Sébastien Betbeder : Je sortais d’une période assez difficile : j’avais écris un long métrage pendant trois ans, et à chaque fois que je passais en commission, on me demandait de réécrire le film.Ca a duré trois ans avec je ne sais pas combien de versions différentes. J’étais assez docile à l’époque et donc j’acceptais ça car on me disait que c’était la seule façon pour que je finance le film. Au fur et à mesure que la réécriture se faisait, je me rendais compte que je perdais l’essence du projet. Et à la fin, je n’avais plus envie de le tourner. Ca ne ressemblait plus du tout au premier jet que j’avais fait, qui était certes plein de défauts, mais qui avait une fraîcheur et quelque chose que j’avais complètement perdu. Au final, ce film, je ne le ferai jamais de ma vie, en fait, je le sais. Je me suis dit à ce moment-là "plus jamais je ne vivrai un truc comme ça". Donc, même si on a fait Les nuits avec Théodore avant, comme une espèce de parenthèse, Deux automnes, trois hivers est un peu né dans un esprit de vengeance par rapport à cette situation-là. En me disant "je fais le film que je veux faire, coûte que coûte, quitte à avoir très peu de moyens".

EN : Comment cela s’est-il fait concrètement ?
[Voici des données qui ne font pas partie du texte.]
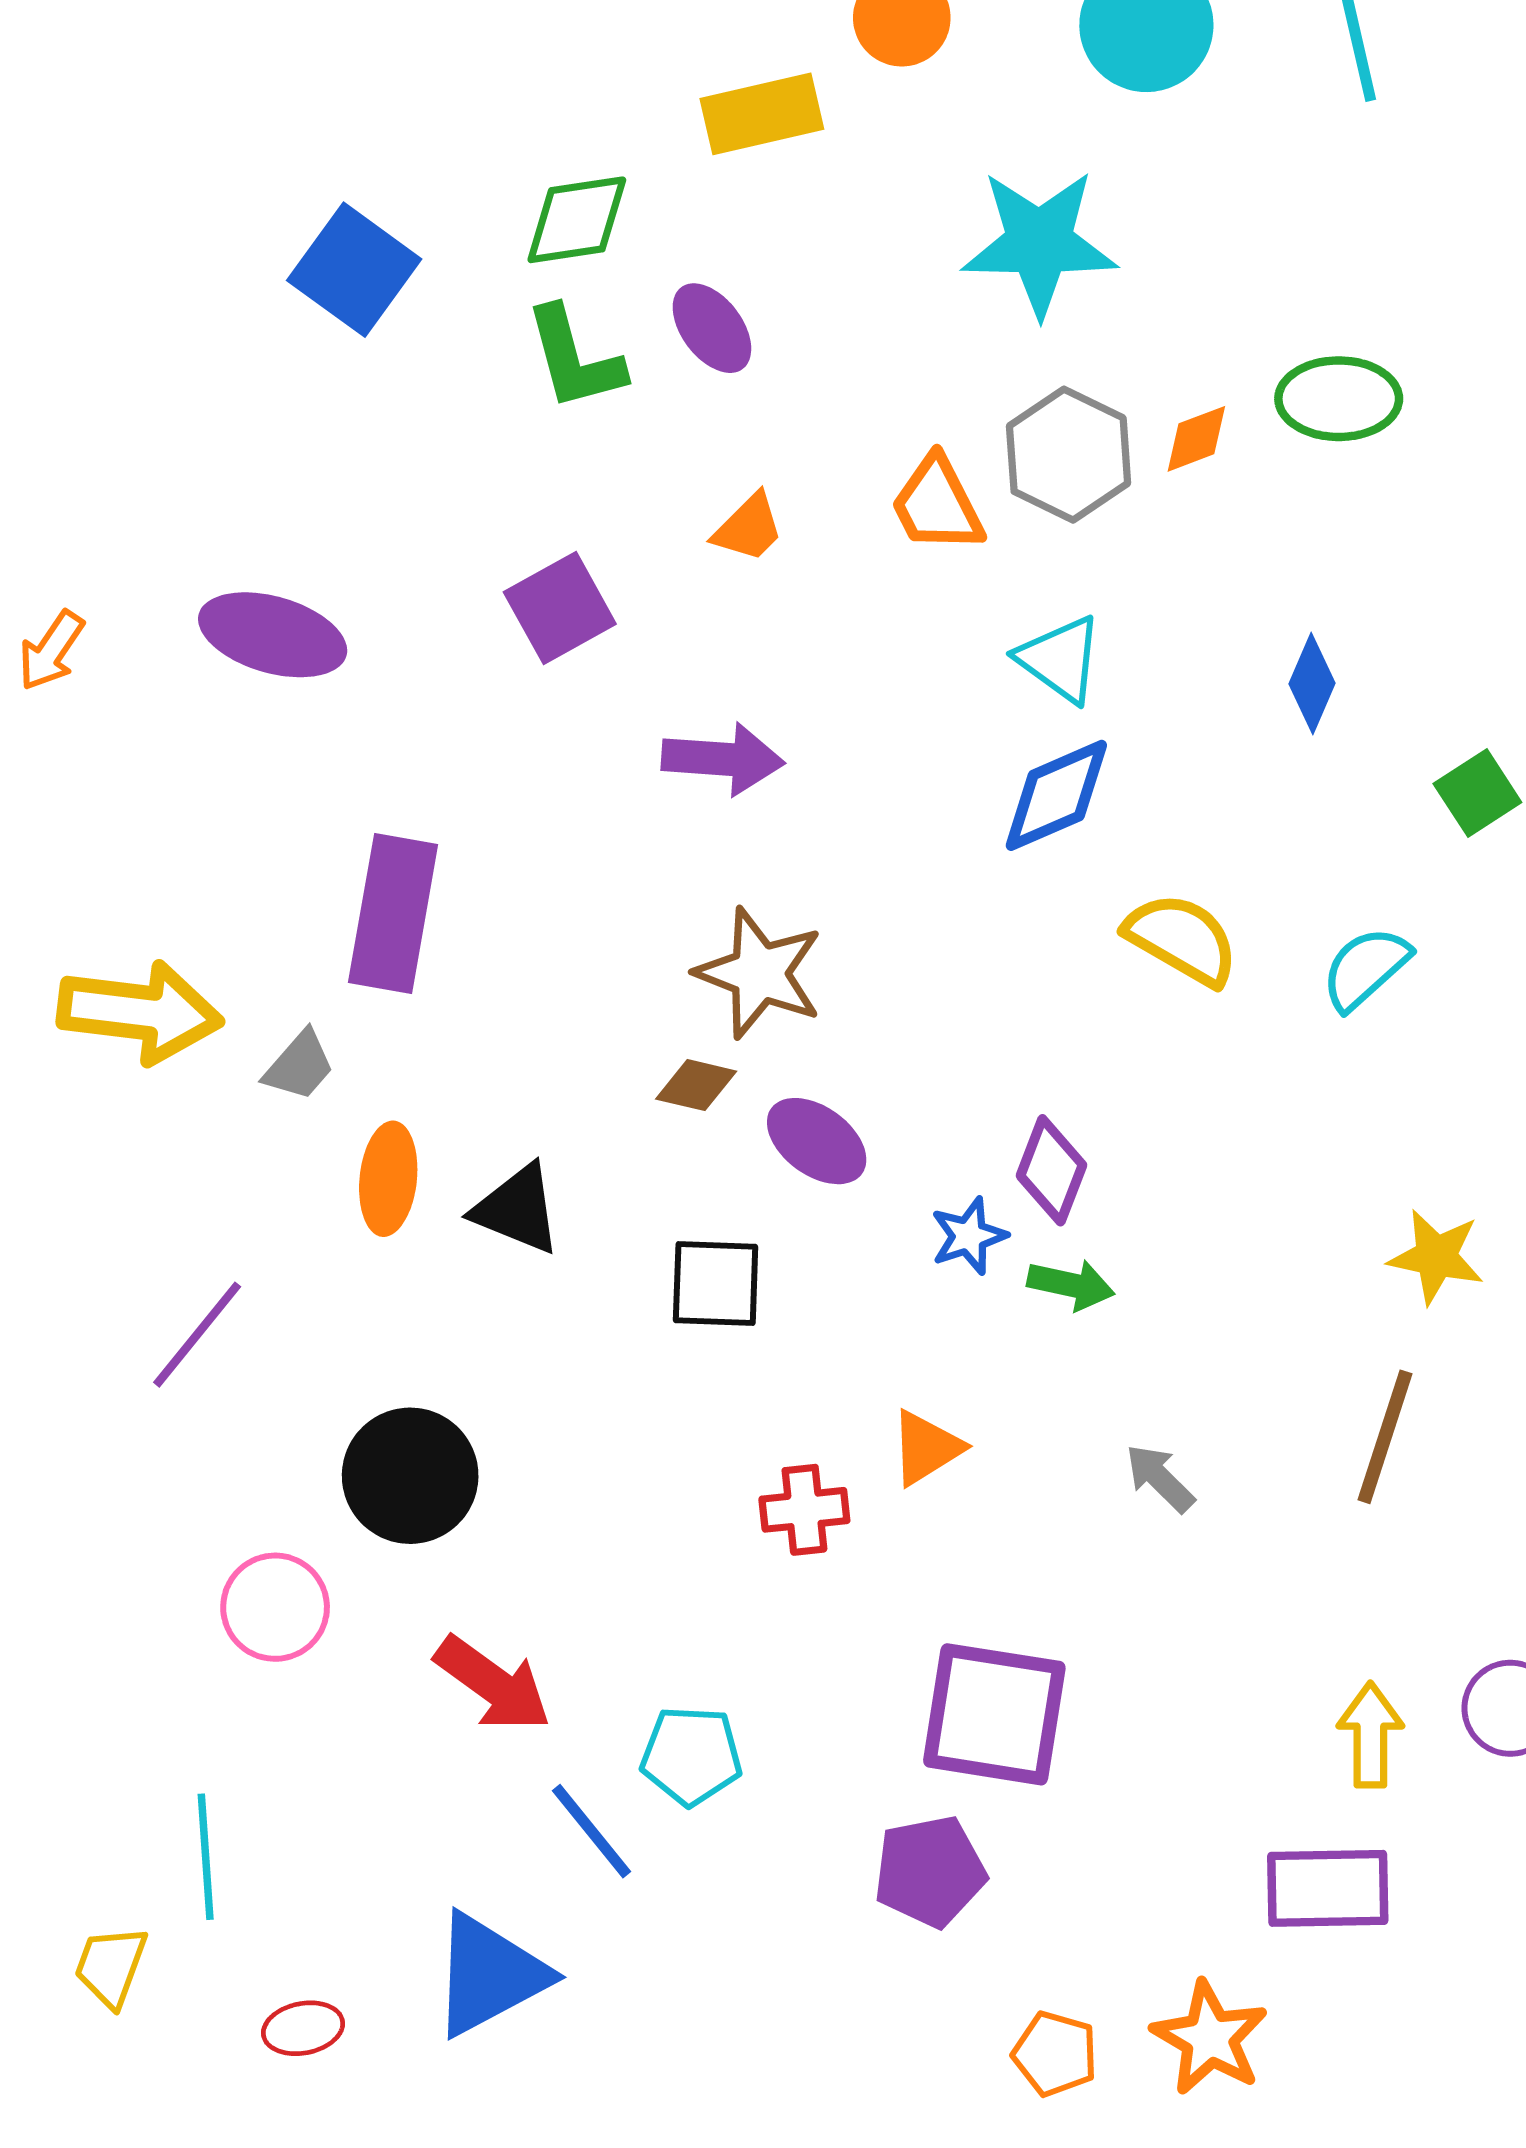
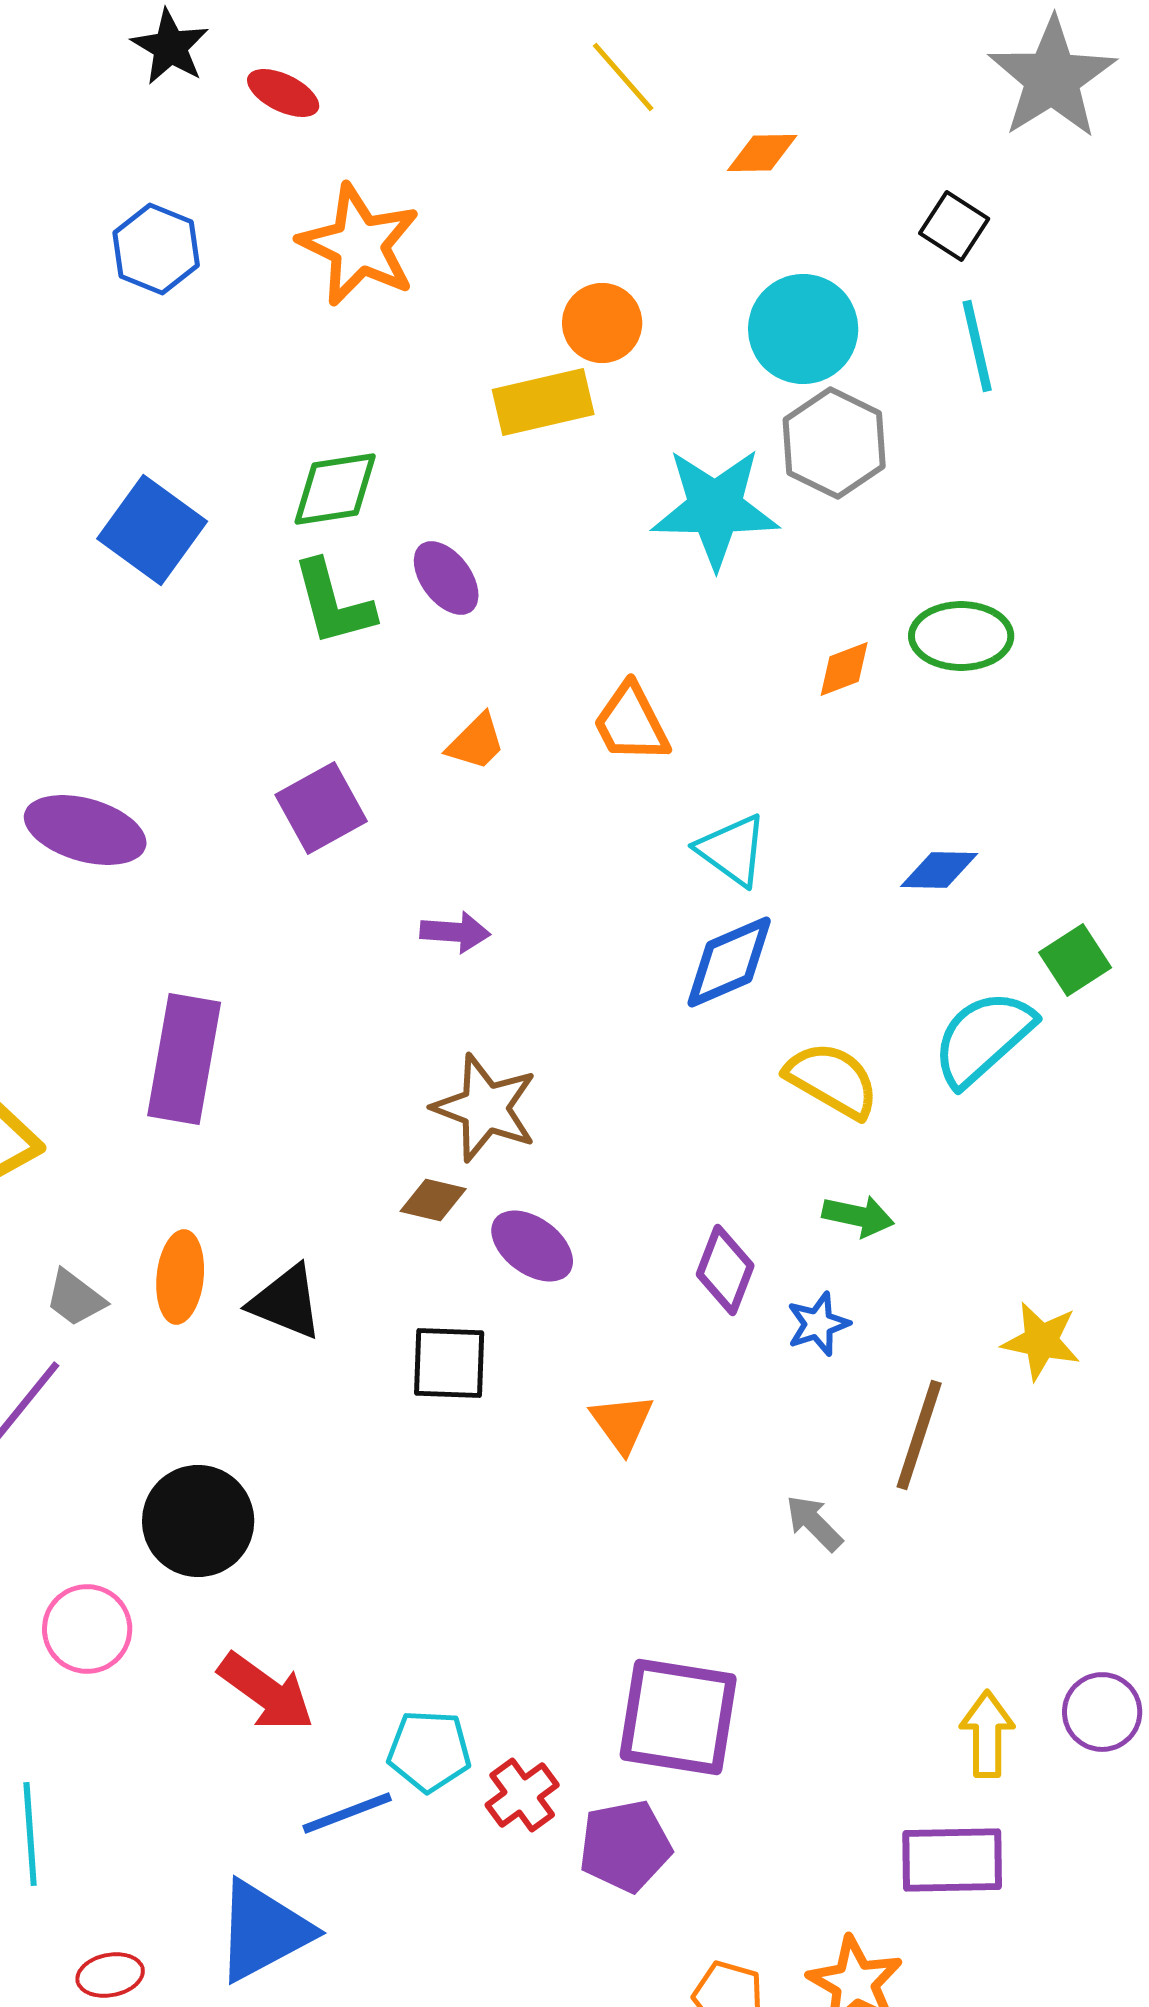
yellow rectangle: (762, 114) -> (543, 402), moved
gray hexagon: (1069, 455) -> (834, 443), moved
blue diamond: (1312, 683) -> (939, 870), turned 68
purple arrow: (723, 759) -> (455, 932), size x0.7
cyan semicircle: (1365, 968) -> (983, 1038), moved, size x1.4
gray trapezoid: (299, 1066) -> (75, 1298), moved, turned 86
blue star: (969, 1236) -> (818, 1324), moved
green arrow: (1071, 1285) -> (858, 1216), moved
brown line: (1385, 1437) -> (919, 1435), moved
orange triangle: (926, 1448) -> (622, 1423), moved, turned -34
red cross: (804, 1510) -> (522, 1795), moved, turned -30
blue line: (591, 1831) -> (347, 1813), turned -72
SB : L’objet Deux automnes, trois hivers était un objet qui n’est pas vraiment un scénario mais une espèce de document très singulier où sur la page de droite il y a des monologues sans numérotation de séquences, et sur la page de gauche des indications de mise en scène, parfois simplement des photos, des propositions de dispositif. Donc il y avait déjà cet objet qui était très difficile à soumettre en commission et puis il y avait des choses qui pour moi étaient incontournables, c’est-à-dire les comédiens avec lesquels je voulais travailler, le format du film (carré), le mélange des supports… Beaucoup de choses comme ça qui pour moi étaient indispensables pour la réussite du film et qui, je le sais, auraient rencontré des refus dans des conditions traditionnelles. En fait, on est donc allé frapper à la porte du court métrage et on l’a financé comme un court métrage. Très vite, on est arrivé à un montage d’une heure et demie et le film était trouvé. Donc il s’est fait comme ça mais on a eu un budget de court métrage pour le tourner et après on a eu une aide à la post-production d’Ile-de-France, de long métrage. C’est un film qui mélange des budgets de court et de long métrage, ce qui est aussi un truc que je ne pourrai jamais refaire. Bref, on a réussi à financer le film avec assez peu d’argent mais une totale liberté. Je n’ai jamais souffert de ce manque d’argent même si les temps de tournage n’étaient pas très longs, même s’il fallait choisir les décors en fonction de leur prix.

EN : Comment avez-vous fait ?

SB : Par exemple, le film se passe essentiellement à Paris, mais on a tourné 70% des scènes parisiennes à Bordeaux. Ca c’était une solution économique assez maligne de la part de la production. Bordeaux, c’est une ville qui peut tricher Paris assez facilement. On s’est retrouvé avec des appartements gigantesques là où, à Paris, on aurait dû payer des fortunes. On a trouvé plein de solutions de débrouille comme ça, ce qui fait que j’ai vraiment l’impression d’avoir tourné le film que j’avais écrit, sans contraintes et sans comptes à rendre. Ce qui est assez beau c’est que je pense qu’on devrait faire des films tout le temps comme ça, en fait. C’est un peu comme ça que j’ai fait Inupiluk [son nouveau court métrage] aussi. Juste avoir la confiance de quelques personnes qui donnent de l’argent et voilà, prouver par le résultat qu’on avait raison quelque part. Je trouve que le gros problème du cinéma français, c’est le fait qu’on ne fasse pas confiance aux cinéastes. Dès qu’il y a des propositions un peu risquées, on leur coupe l’herbe sous le pied pour aller vers des chemins vraiment balisés. C’est peut-être pour ça aussi que je continue à faire des courts métrages : c’est parce qu’il n’y a pas ces interlocuteurs, il y en a beaucoup moins, et ceux qui sont face à nous ont beaucoup plus le goût de l’aventure et de la prise de risques que dans le long métrage. Mais ce que je comprends aussi… La question économique est beaucoup plus importante dans le long.